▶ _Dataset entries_
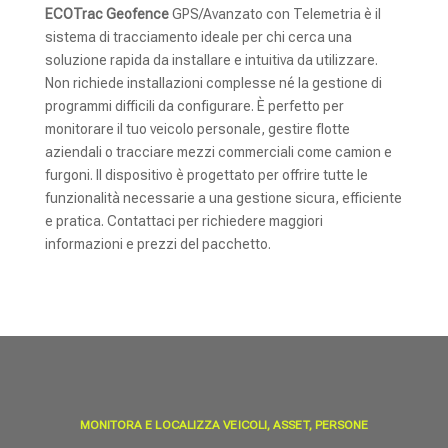
ECOTrac Geofence
GPS/Avanzato con Telemetria è il
sistema di tracciamento ideale per chi cerca una
soluzione rapida da installare e intuitiva da utilizzare.
Non richiede installazioni complesse né la gestione di
programmi difficili da configurare. È perfetto per
monitorare il tuo veicolo personale, gestire flotte
aziendali o tracciare mezzi commerciali come camion e
furgoni. Il dispositivo è progettato per offrire tutte le
funzionalità necessarie a una gestione sicura, efficiente
e pratica. Contattaci per richiedere maggiori
informazioni e prezzi del pacchetto.
MONITORA E LOCALIZZA VEICOLI, ASSET, PERSONE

▶ _What the task requires_
Should a record include a picture, drop the picture and write out the remainder exactly.

▶ _Task solution_
ECOTrac Geofence
GPS/Avanzato con Telemetria è il
sistema di tracciamento ideale per chi cerca una
soluzione rapida da installare e intuitiva da utilizzare.
Non richiede installazioni complesse né la gestione di
programmi difficili da configurare. È perfetto per
monitorare il tuo veicolo personale, gestire flotte
aziendali o tracciare mezzi commerciali come camion e
furgoni. Il dispositivo è progettato per offrire tutte le
funzionalità necessarie a una gestione sicura, efficiente
e pratica. Contattaci per richiedere maggiori
informazioni e prezzi del pacchetto.
MONITORA E LOCALIZZA VEICOLI, ASSET, PERSONE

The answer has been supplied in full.